Dans ses traditions quasi-historiques, le vieux chroniqueur du Danemark, Grammaticus Saxo nous raconte aussi des prouesses d’héroïnes. Voyez l’histoire de la pirate Alvida :

Le roi des Goths avait une fille, nommée Alvida, si chaste et si modeste, que, dès le berceau, elle portait un voile qu’elle tenait constamment baissé, afin que personne ne vît sa beauté et n’en devînt épris. Son père l’avait renfermée dans un château solitaire et lui avait donné à élever une vipère et un serpent, afin que ces reptiles dangereux, parvenus à leur croissance, défendissent l’honneur de sa fille. De plus, il porta une loi qui condamnait à avoir la tête tranchée quiconque essaierait de pénétrer jusqu’à elle. C’est ainsi que, par l’effroi des dangers et des supplices, il intimidait la hardiesse des jeunes gens. Mais Alf, fils de Sigur, roi de Danemark, pensant que plus il y avait de danger, plus il y aurait de gloire, déclara qu’il demandait la main d’Alvida. On lui ordonna de vaincre d’abord les animaux venimeux qui veillaient à la porte du château. Ce n’était qu’après les avoir vaincus qu’il devait obtenir la jeune fille.
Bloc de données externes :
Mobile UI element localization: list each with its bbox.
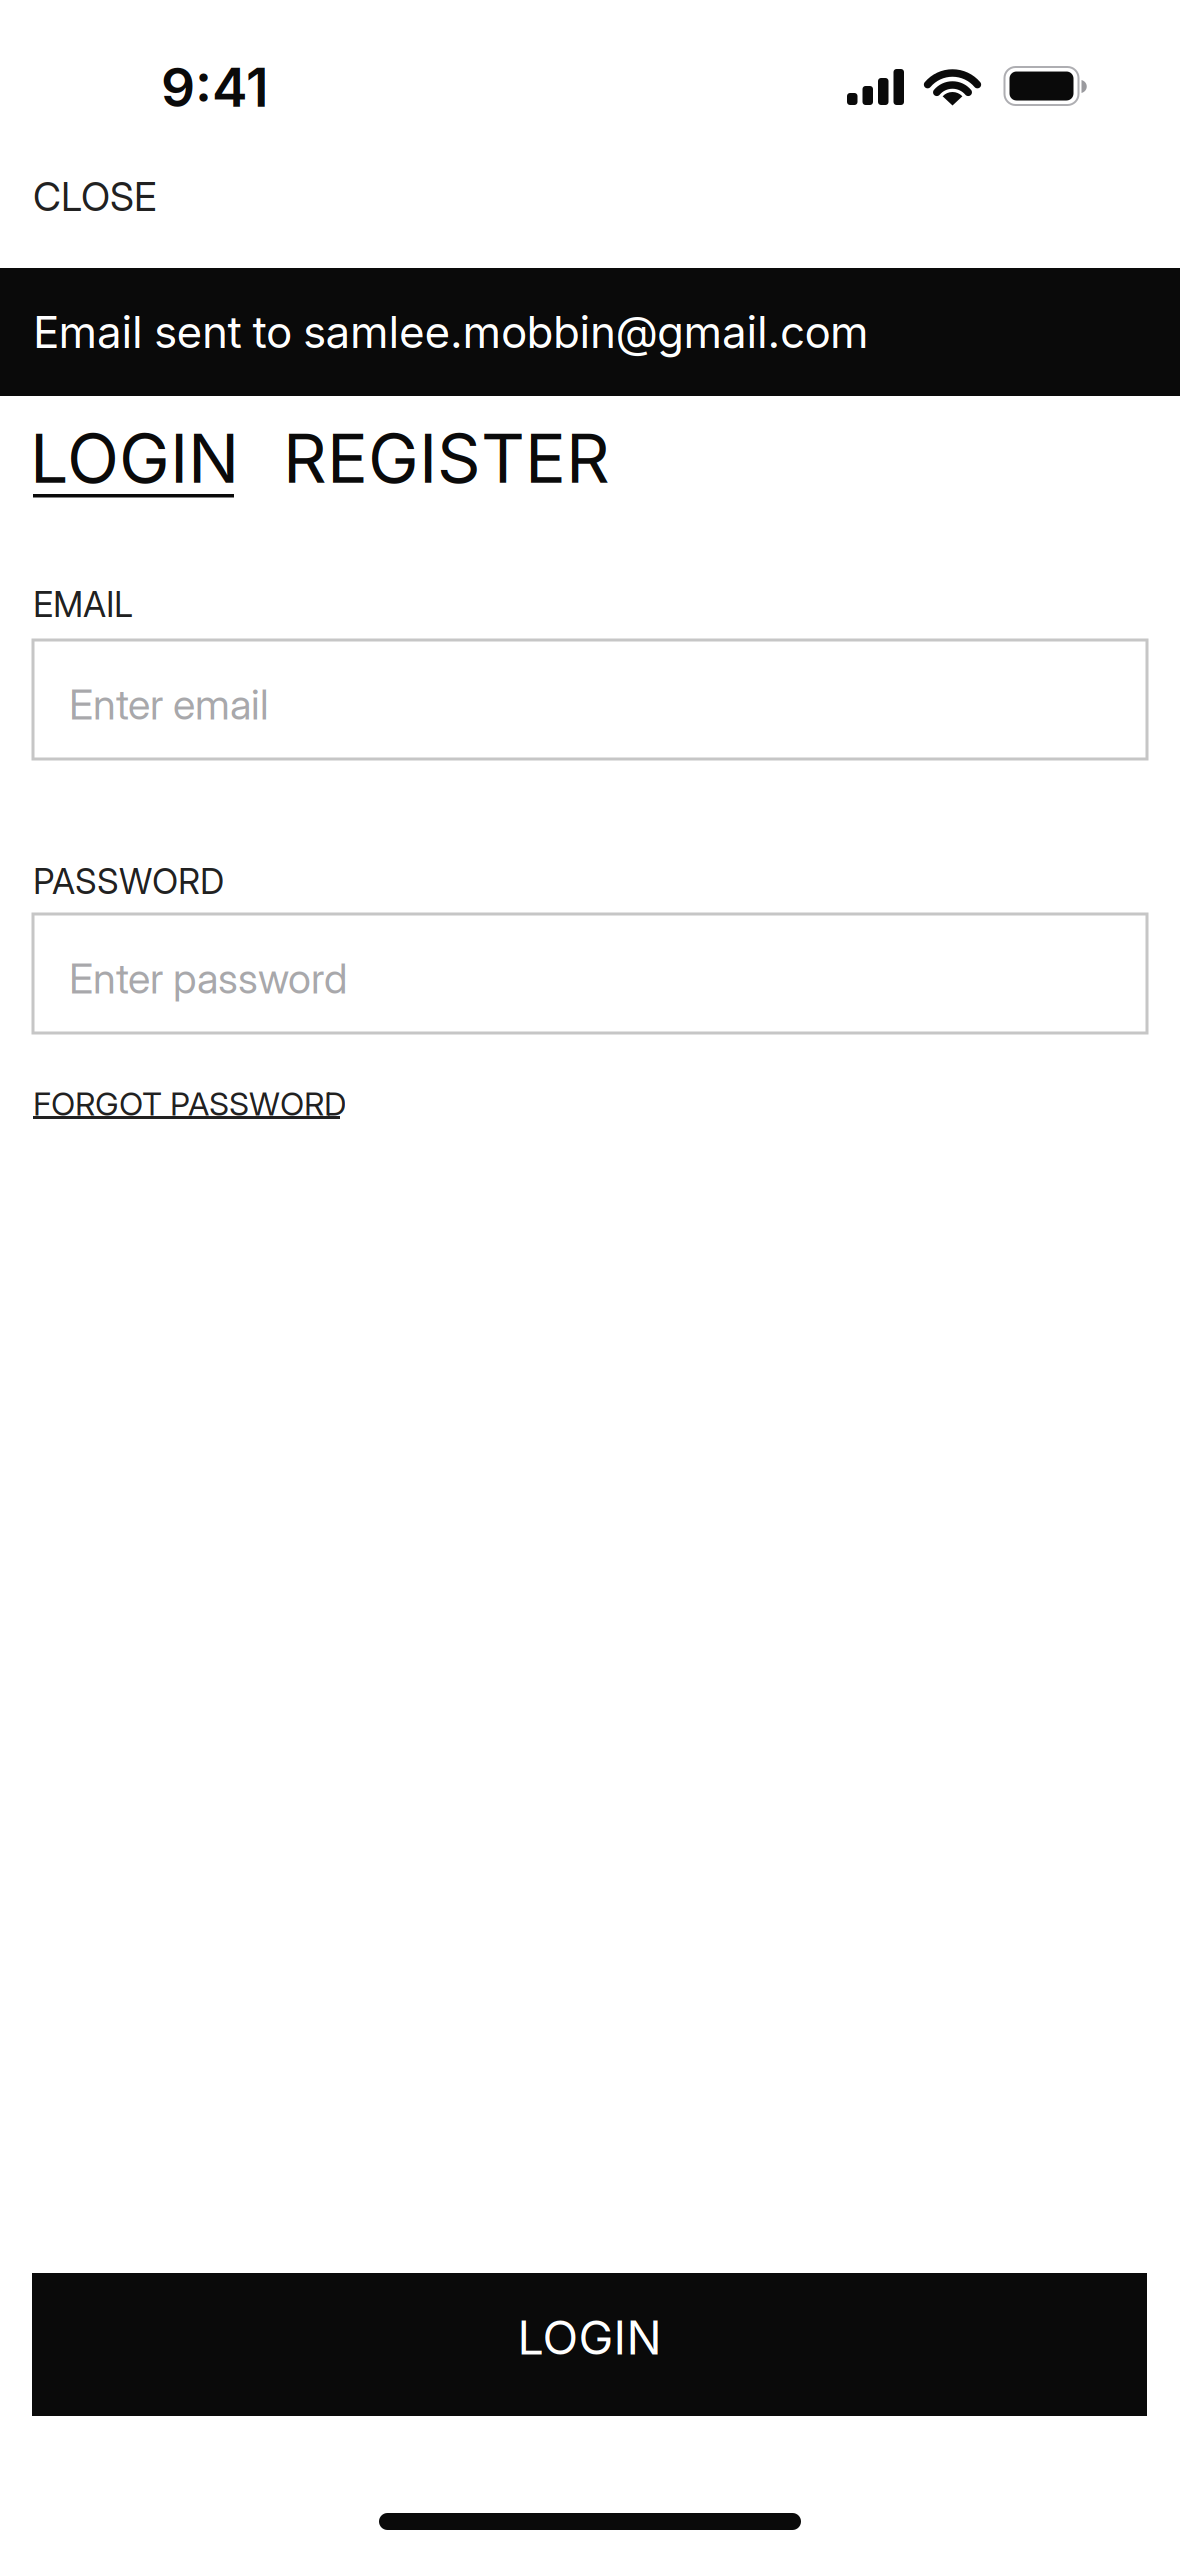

Alf, pour exciter encore davantage la colère de ces terribles gardiens, se couvrit le corps d’une peau sanglante ; puis il entra dans l’enceinte, et au moment où la vipère s’élançait sur lui, il plongea dans sa gueule béante un morceau de fer ardent qu’il tenait avec des tenailles. Ensuite il tua le serpent d’un coup de javelot. Alors il réclama le prix de sa victoire, mais le roi répondit qu’il ne pouvait prendre pour gendre que celui que sa fille aurait choisi.

C’était surtout la mère d’Alvida qui était opposée à son mariage. Elle se mit donc à persuader à sa fille de ne pas se marier. Elle lui faisait des reproches : ainsi, pour un jeune homme plus heureux encore que brave, elle allait renoncer à la gloire que lui avait acquise le renom de sa chasteté ; elle allait se laisser séduire après avoir si long-temps résisté ! Elle fit tant qu’Alvida finit par dédaigner le jeune prince danois et tous les hommes, et que, quittant ses habits de femme, elle s’habilla en guerrier, équipa un vaisseau, et de jeune fille timide et modeste, se fit pirate. Elle engagea plusieurs jeunes filles dans son entreprise, et, s’étant embarquée, elle arriva dans un endroit où une bande de pirates pleurait la mort de son chef.